[Page-level text extractions]
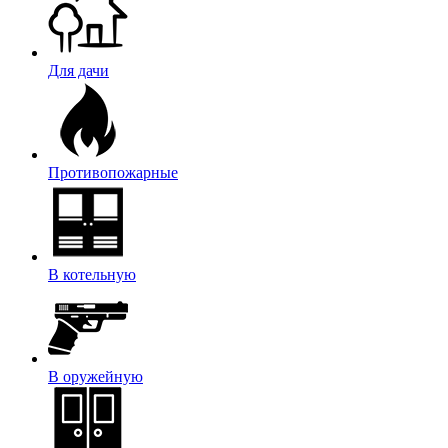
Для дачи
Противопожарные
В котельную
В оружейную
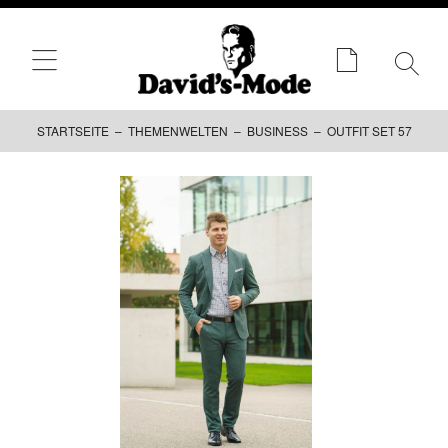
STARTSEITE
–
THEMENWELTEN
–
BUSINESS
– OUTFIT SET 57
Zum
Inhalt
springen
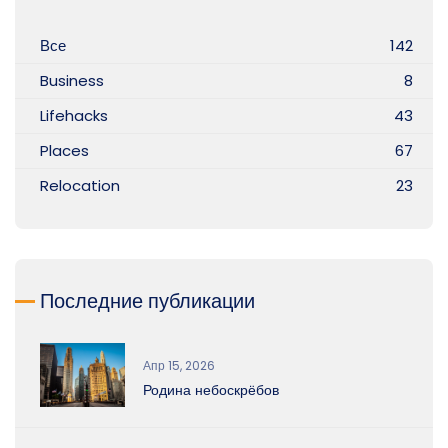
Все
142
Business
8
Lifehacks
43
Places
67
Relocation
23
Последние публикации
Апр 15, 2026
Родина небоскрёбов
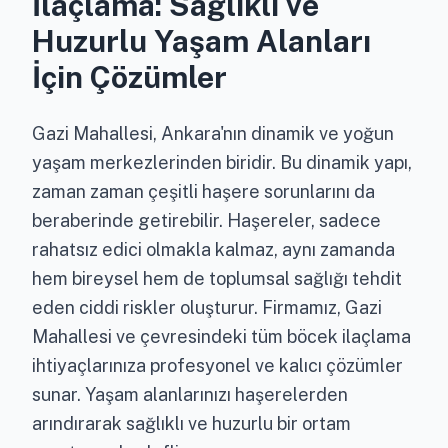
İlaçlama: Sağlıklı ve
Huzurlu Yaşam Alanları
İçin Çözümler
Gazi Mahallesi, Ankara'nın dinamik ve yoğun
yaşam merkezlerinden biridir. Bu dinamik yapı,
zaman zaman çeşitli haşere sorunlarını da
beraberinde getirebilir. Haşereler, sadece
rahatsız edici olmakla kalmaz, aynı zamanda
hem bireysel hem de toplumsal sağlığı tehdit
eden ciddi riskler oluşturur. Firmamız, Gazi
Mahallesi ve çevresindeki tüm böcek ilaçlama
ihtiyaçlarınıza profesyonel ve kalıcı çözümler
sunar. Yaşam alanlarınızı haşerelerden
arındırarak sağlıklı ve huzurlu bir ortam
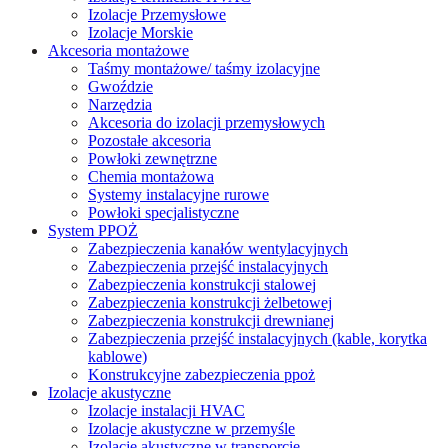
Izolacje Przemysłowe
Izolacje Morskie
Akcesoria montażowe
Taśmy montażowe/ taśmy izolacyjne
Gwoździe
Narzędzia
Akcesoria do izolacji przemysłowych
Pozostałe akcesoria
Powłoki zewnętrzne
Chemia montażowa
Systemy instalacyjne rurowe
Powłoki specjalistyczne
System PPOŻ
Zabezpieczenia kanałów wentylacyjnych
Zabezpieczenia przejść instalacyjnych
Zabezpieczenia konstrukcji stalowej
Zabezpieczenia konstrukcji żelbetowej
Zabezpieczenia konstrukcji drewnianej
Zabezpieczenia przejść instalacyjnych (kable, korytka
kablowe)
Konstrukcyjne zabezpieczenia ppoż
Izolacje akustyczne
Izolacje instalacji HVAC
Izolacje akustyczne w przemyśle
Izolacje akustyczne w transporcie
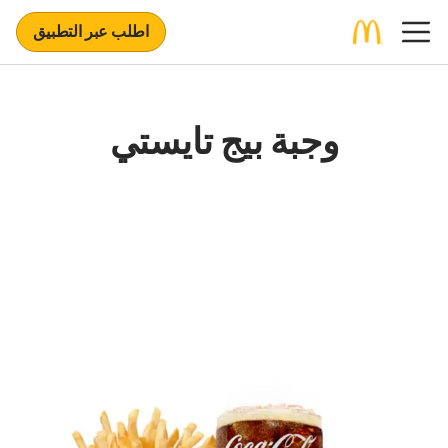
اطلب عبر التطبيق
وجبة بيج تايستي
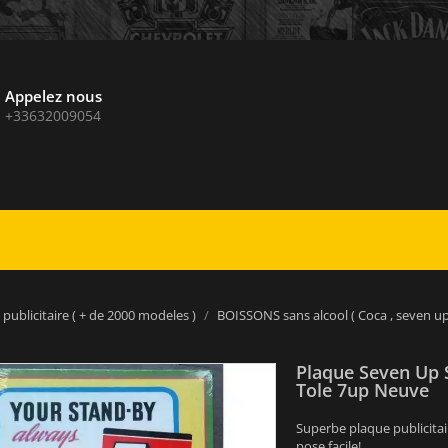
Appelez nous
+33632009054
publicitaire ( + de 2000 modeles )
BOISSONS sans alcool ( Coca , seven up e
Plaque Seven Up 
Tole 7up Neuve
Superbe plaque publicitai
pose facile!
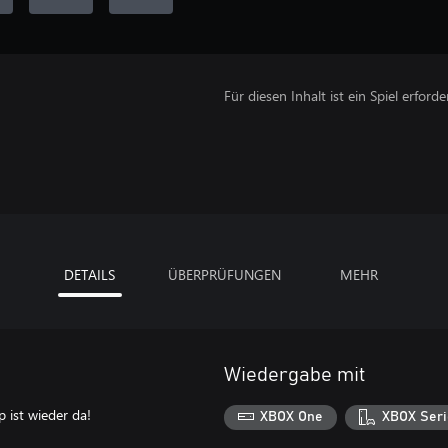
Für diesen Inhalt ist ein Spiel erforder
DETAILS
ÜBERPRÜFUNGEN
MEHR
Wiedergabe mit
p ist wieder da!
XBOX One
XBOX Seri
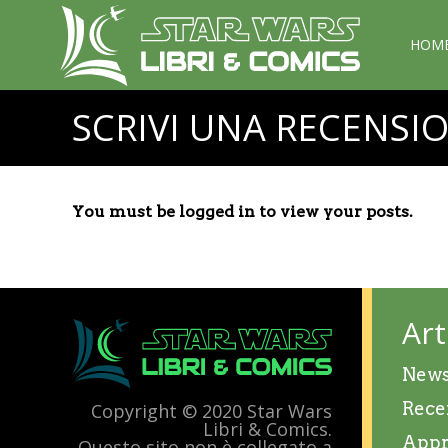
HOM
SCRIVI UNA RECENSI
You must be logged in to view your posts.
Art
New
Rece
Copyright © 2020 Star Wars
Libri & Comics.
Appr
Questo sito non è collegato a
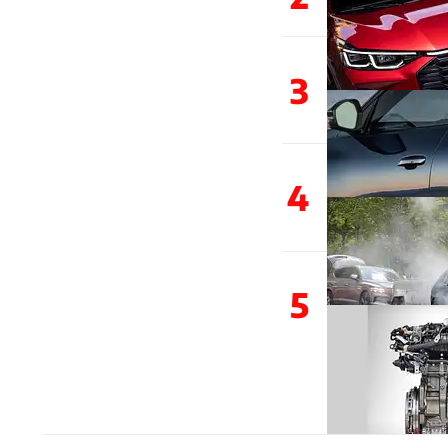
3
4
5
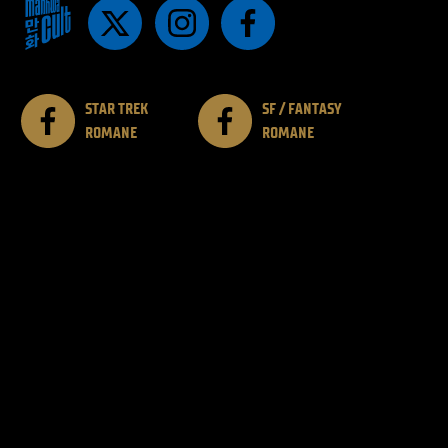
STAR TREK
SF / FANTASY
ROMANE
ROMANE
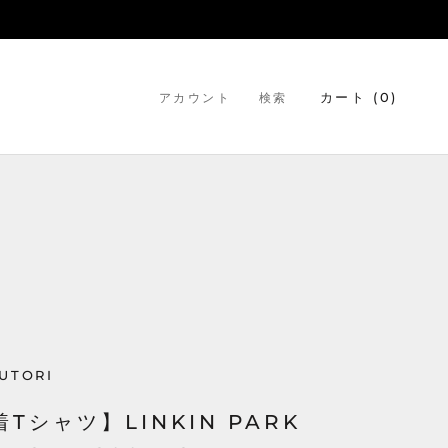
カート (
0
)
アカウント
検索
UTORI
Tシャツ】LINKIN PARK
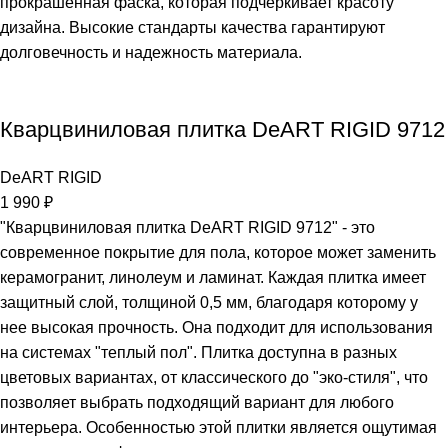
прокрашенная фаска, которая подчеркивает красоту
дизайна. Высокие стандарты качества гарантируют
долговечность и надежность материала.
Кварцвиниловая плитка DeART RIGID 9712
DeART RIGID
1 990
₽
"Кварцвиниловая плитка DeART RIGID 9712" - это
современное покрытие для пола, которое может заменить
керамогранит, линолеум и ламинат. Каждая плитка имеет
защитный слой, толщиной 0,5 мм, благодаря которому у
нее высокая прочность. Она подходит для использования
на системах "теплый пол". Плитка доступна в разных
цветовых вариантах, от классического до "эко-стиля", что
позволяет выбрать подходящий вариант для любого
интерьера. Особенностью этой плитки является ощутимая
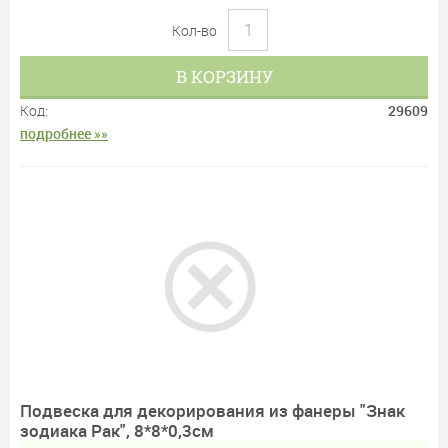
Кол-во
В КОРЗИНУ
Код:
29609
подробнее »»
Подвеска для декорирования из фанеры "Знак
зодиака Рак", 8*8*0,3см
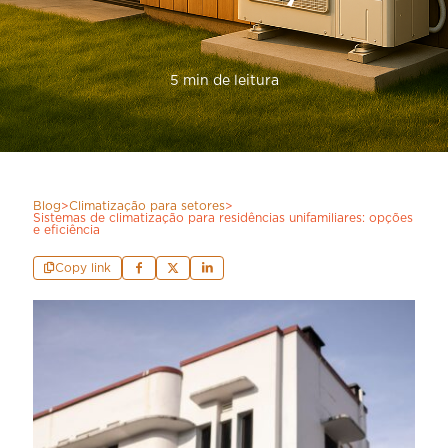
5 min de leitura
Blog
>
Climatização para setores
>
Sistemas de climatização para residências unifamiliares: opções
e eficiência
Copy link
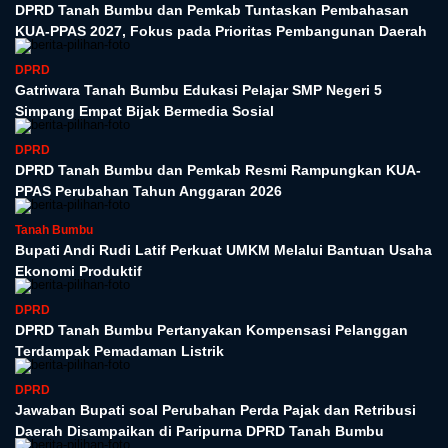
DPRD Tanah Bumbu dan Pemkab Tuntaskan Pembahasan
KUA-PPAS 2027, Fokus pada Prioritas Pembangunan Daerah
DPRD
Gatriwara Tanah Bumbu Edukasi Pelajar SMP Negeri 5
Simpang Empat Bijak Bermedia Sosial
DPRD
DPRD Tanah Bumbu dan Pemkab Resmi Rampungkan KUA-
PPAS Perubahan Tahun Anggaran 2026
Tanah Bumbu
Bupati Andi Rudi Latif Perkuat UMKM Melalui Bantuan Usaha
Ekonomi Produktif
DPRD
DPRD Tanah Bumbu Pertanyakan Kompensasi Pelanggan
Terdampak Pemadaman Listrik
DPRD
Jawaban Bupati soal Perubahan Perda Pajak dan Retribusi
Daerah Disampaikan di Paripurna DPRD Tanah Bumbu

**Activity:** Begin at the first line of the records. Print every line through the one containing "yaşam merkezlerinden biridir." exactly, but skip the pictures.

**Problem solution:**
Для дачи
Противопожарные
В котельную
В оружейную
STARTSEITE
–
THEMENWELTEN
–
BUSINESS
– OUTFIT SET 57
Zum
Inhalt
springen
Все
142
Business
8
Lifehacks
43
Places
67
Relocation
23
Последние публикации
Апр 15, 2026
Родина небоскрёбов
İlaçlama: Sağlıklı ve
Huzurlu Yaşam Alanları
İçin Çözümler
Gazi Mahallesi, Ankara'nın dinamik ve yoğun
yaşam merkezlerinden biridir. Bu dinamik yapı,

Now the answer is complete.